Circular motion when F=ma' I apologize in advance if this question is deemed too general or too similar to this and this question.
How would mechanics be different if $F=mx'''$ instead of $F=ma$? I feel like I have intuition about what kind of place an $F=mv$ world would be like, since, after all, this is part of our everyday experience dominated by friction. Let me make my question more specific.
If I pick a ball attached to the end of a string in a $F=mv$ world, I cannot make it move in uniform circular motion by swinging it around. I can separate the ball and the end of string by pulling the two apart, but then pulling on the string simply pulls the ball towards me. $F=mv$ is like living in a very viscous liquid. I've heard that at a very small scale (like that of bacteria), water is like this and this has consequences for the propulsion of microorganisms.
In reality, it is possible to give an initial velocity to the ball and then to tug on the string to rotate the velocity vector so that it is moving in uniform circular motion. 
Please correct me if any of the above is wrong.
But what happens if $F=mx'''$? I have no intuition about what would happen with the string and ball example in this case.
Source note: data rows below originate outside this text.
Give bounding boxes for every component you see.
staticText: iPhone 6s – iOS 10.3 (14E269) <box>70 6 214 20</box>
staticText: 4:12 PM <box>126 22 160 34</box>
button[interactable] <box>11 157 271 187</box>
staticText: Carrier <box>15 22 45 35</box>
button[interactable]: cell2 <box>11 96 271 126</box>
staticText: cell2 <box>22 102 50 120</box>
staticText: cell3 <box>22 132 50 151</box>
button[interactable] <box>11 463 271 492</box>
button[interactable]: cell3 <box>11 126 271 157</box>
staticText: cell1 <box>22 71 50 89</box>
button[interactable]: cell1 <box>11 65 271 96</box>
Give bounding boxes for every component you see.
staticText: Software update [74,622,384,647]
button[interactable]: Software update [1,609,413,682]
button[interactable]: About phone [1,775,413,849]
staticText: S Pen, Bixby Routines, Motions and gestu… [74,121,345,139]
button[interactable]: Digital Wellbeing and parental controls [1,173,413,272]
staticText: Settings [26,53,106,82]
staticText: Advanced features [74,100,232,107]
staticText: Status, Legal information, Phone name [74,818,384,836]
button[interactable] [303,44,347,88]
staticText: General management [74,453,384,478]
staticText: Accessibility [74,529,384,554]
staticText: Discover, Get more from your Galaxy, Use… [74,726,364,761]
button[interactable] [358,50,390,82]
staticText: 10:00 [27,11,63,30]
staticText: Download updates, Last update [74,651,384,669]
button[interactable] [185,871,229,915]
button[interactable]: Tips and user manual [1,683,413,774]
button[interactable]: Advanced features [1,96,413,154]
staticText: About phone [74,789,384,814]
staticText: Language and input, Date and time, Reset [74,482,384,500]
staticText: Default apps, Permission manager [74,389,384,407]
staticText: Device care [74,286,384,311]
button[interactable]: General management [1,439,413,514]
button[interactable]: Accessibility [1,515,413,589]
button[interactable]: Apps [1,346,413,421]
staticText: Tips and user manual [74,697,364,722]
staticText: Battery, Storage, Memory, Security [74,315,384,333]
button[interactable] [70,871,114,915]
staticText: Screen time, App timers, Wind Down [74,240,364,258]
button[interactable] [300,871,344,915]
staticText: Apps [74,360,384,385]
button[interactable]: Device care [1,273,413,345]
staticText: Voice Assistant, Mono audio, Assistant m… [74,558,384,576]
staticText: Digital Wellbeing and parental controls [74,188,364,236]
You could give the ball a constant velocity and zero initial acceleration. But then how does it move constrained by a string that is applying a force which changes acceleration. Would it spiral? What kind of setup of forces could force a particle into circular motion? Is there any way to gain intuition about the consequences of $F=mx'''$?     
 A: Confine the motion to a plane, and for convenience make it the complex plane.  Describe the position of a particle in uniform circular motion by $z = Re^{i\omega t}$.  Then the jerk (derivative of acceleration} is $z''' = -i\omega^3 z$.  Compare that to velocity $z' = i\omega z$.  The jerk points opposite the velocity.  Thus, to move in uniform circular motion with $F = ma'$, you must constantly feel a force pushing you backwards, opposite your current direction of motion.  Additionally, you must have the correct initial conditions for $z(0)$, $z'(0)$, and $z''(0)$.
Presumably, a string could not provide  this force, because the force would still act in the direction of the string.  We would have $z''' \propto z$, the force in the direction of the motion, if the string followed Hooke's law.  The solutions are $z = e^{\alpha t}$ with $\alpha$ some constant times a cube root of unity.  The interesting solutions have both periodic and exponential behavior, so the particle would spiral out or spiral in with this force law.
Free particles in this universe move the same way particles with constant force move in our universe - on parabolas.